_Saved data entries:_
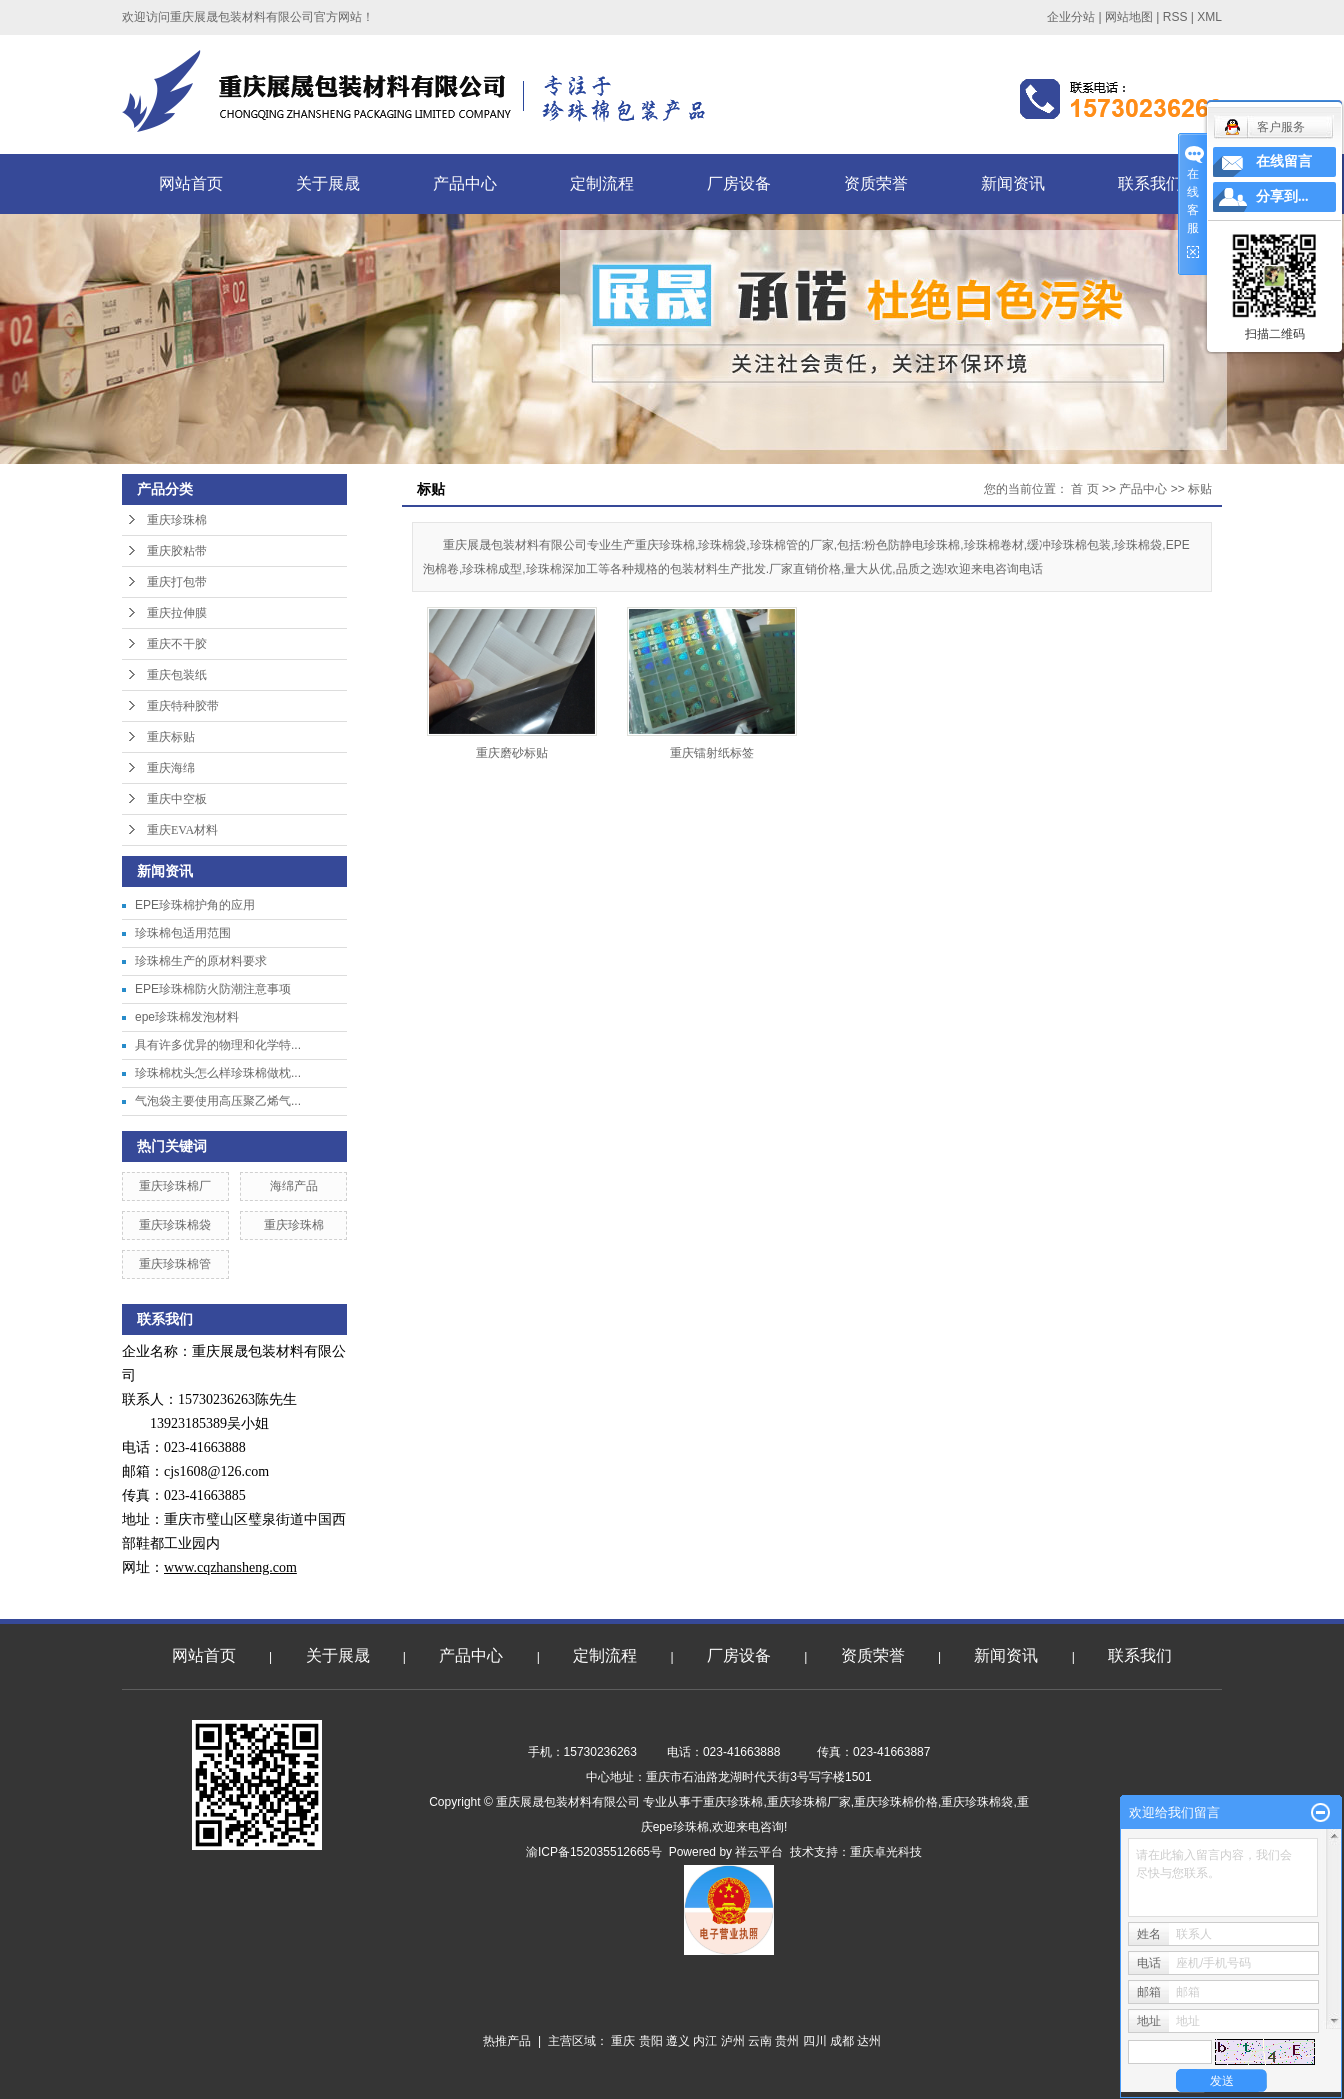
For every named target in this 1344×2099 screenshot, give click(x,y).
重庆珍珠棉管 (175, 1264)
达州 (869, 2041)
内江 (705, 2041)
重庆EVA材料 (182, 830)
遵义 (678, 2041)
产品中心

_TO DO:_ All entries above are to be reproduced exactly, with no pictures.

_ANSWER TO THE EXERCISE:_
For every named target in this 1344×2099 screenshot, give click(x,y).
重庆珍珠棉管 (175, 1264)
达州 (869, 2041)
内江 (705, 2041)
重庆EVA材料 (182, 830)
遵义 (678, 2041)
产品中心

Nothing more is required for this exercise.